I am also strongly reassured that XSS is a solved problem when using content security, and climate change has been solved by mass reforestation efforts.
The difficult part of a technical solution is not inventing it (although those are rightfully hard problems); the real challenge is in driving adoption of the solution.
The industry will push back on this solution for a broad range of reasons:
1. Cost - what is the cost of both the supplement and the labour required to administer it, or the differential on unfortified vs. fortified feeds.
2. Marketing - how will you communicate to folks that they should do this?
3. Customer Satisfication - does the supplement meaningfully affect any of the metrics for customer satisfaction (flavour, texture, etc of the meat).
4. Availability - retooling and spinning up the aquaculture required to produce the supplements
5. Viability - what is the ecological impact of the proposed seaweed solution, and is it a net positive.

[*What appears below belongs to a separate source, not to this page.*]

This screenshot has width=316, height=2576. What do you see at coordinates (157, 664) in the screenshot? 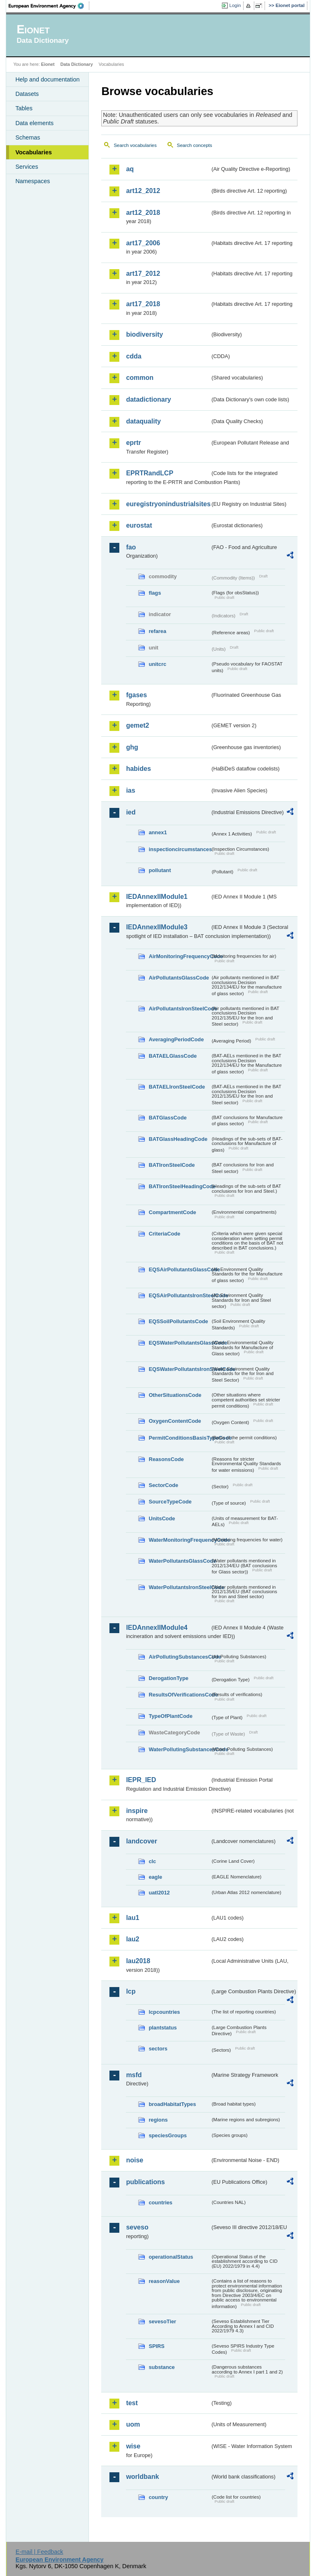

I spent a chunk of my career as a researcher, developing protoypes and proof of concept stuff. One of the greatest things of that time in my career was developing something to 80% and throwing it over the fence, which let me ignore all of that hard work and call my project a win. One of the worst things is that out of that multi-year period of experimentation almost none of the work I did actually yielded unique products or improvements (although the tools I built did drive improvements to address issues and flaws found).
Assuming that you did the research, your work was definitely successful in finding a solution. You have not solved the problem, and the hard work is very much ahead.